This is more of a longish comment rather but I'd like to point out that while Igor's reference in principle gives a complete answer, actually reading off any specific information about $M$ (such as its dimension) from some topological invariants of $Diff(M)$ is likely hard.

Moreover, if one relaxes the categories somewhat then the answer to Misha's question can even be negative! Specifically, one can ask if the homotopy type of the monoid of self homotopy equivalences of $M$ determines $M$ up to homotopy type. I actually don't know the answer to this but if one relaxes the category even further and looks at the rational homotopy type then in contrast with the diffeomorphism case the answer is actually NO.

Specifically, it's rather easy to compute that the rational homotopy type of the identity component $Aut(M)$ of the monoid of self homotopy equivalences of an equal rank biquotient of Lie groups $M=G//H$ that satisfies Halperin's conjecture (which says that in this case $H^\ast (M,\mathbb Q)$ has no negative degree derivations) is determined by rational homotopy and homology groups of $M$. In this case $Aut(M)$ is rationally equivalent to a product of finitely many odd dimensional spheres and one can write an explicit (if somewhat ugly) formula for the dimensions of the spheres that show up in terms of $\pi_\ast(M)\otimes \mathbb Q$ and $H_\ast(M,\mathbb Q)$.

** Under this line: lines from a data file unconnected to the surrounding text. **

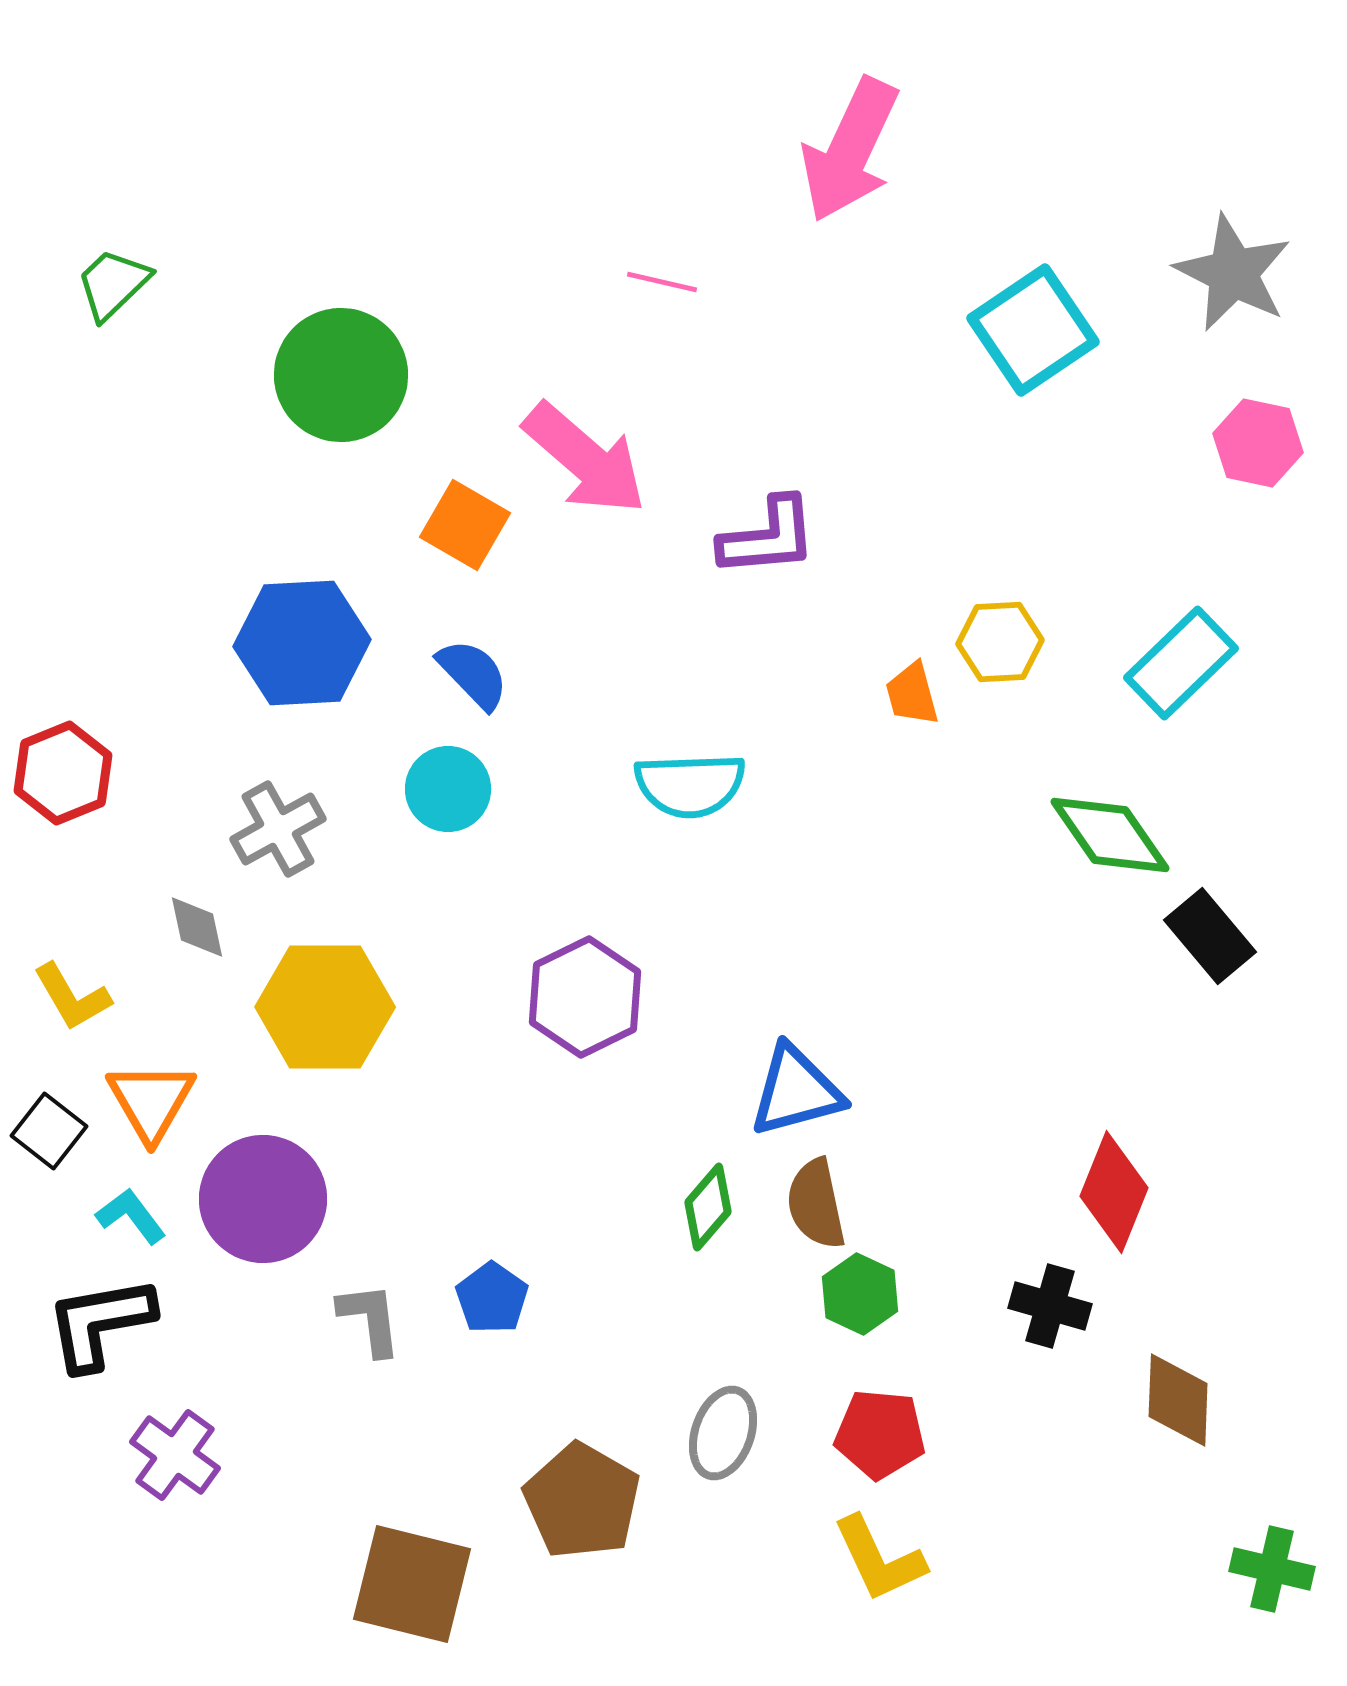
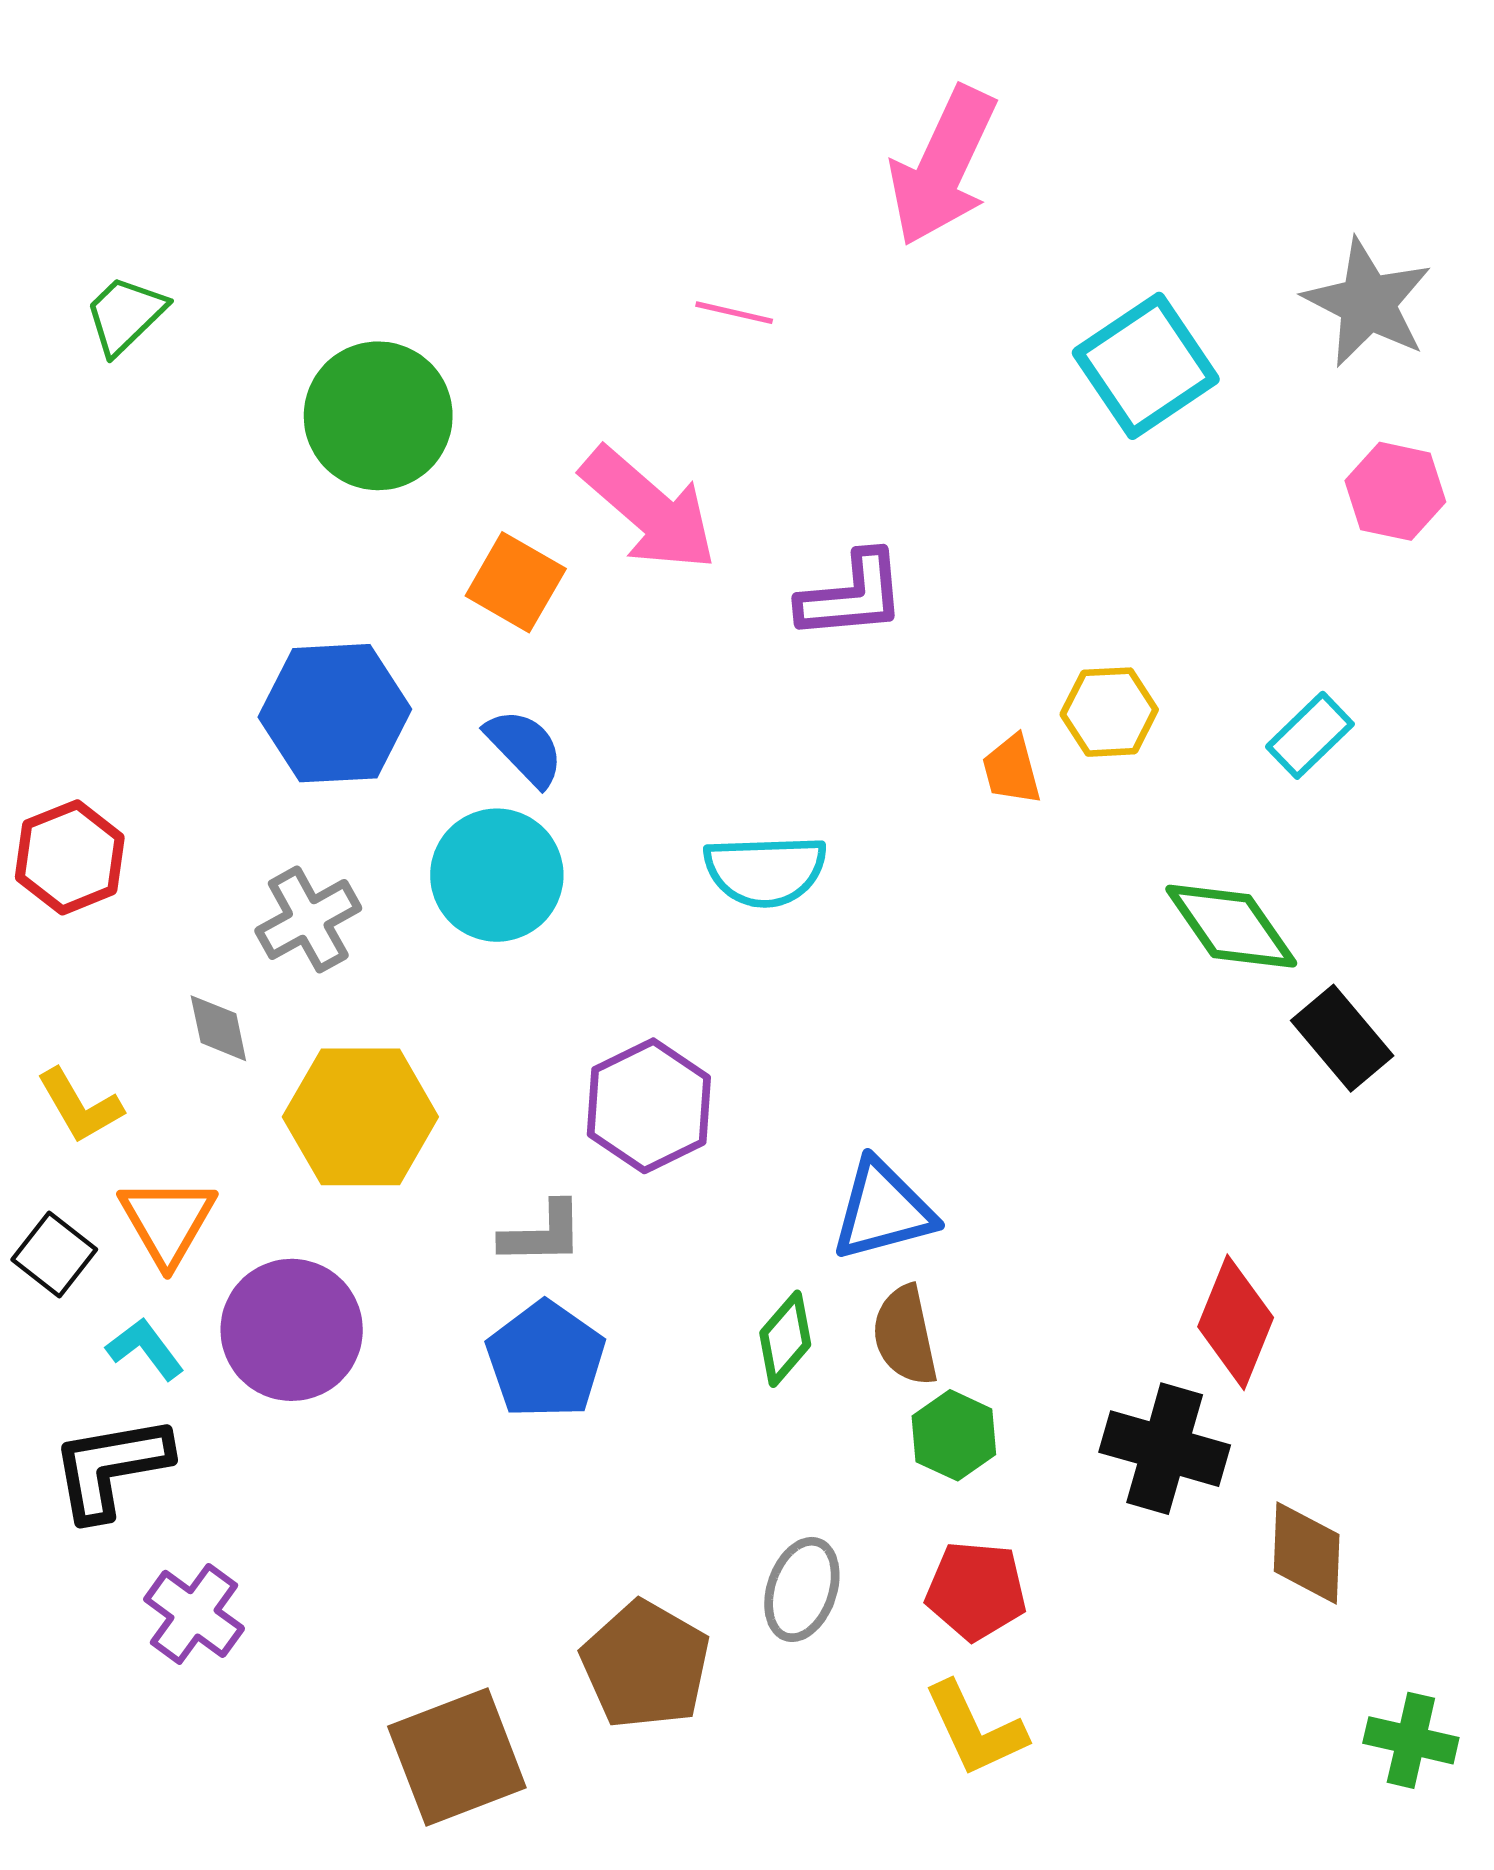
cyan rectangle: (1181, 663) -> (1310, 735), size x0.7
cyan circle: (448, 789) -> (497, 875), size x1.4
blue pentagon: (492, 1298) -> (546, 1360), moved, size x1.5
black cross: (1050, 1306) -> (1165, 1449), size x1.4
gray L-shape: (370, 1319) -> (542, 1233), moved, turned 96
brown square: (412, 1584) -> (457, 1757), turned -35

But there are plenty of examples of such biquotients in dimensions above 5 which have distinct rational types but the same rational homotopy and homology. For example, one can take $G//T$ where $G$ is a simply connected Lie group and $T\le G\times G$ is a torus of the same rank as rank $G$. All such biquotients satisfy Halperin's conjecture so the formula I mention above applies. It is then clear that rational homology and homotopy groups of $G//T$ are completely determined by $G$ but the rational type of $G//T$ can be different depending on the embedding $T\to G\times G$. There are infinitely many such examples already in dimension 6 of the form $(S^3\times S^3\times S^3)//T^3$. Still, in this case one can read off for example, the dimension of $M$ from the knowledge of the rational homotopy groups of $Aut(M)$ but I don't know how to get such formula for a general closed simply connected manifold $M$ (and I'm not even sure if it's possible).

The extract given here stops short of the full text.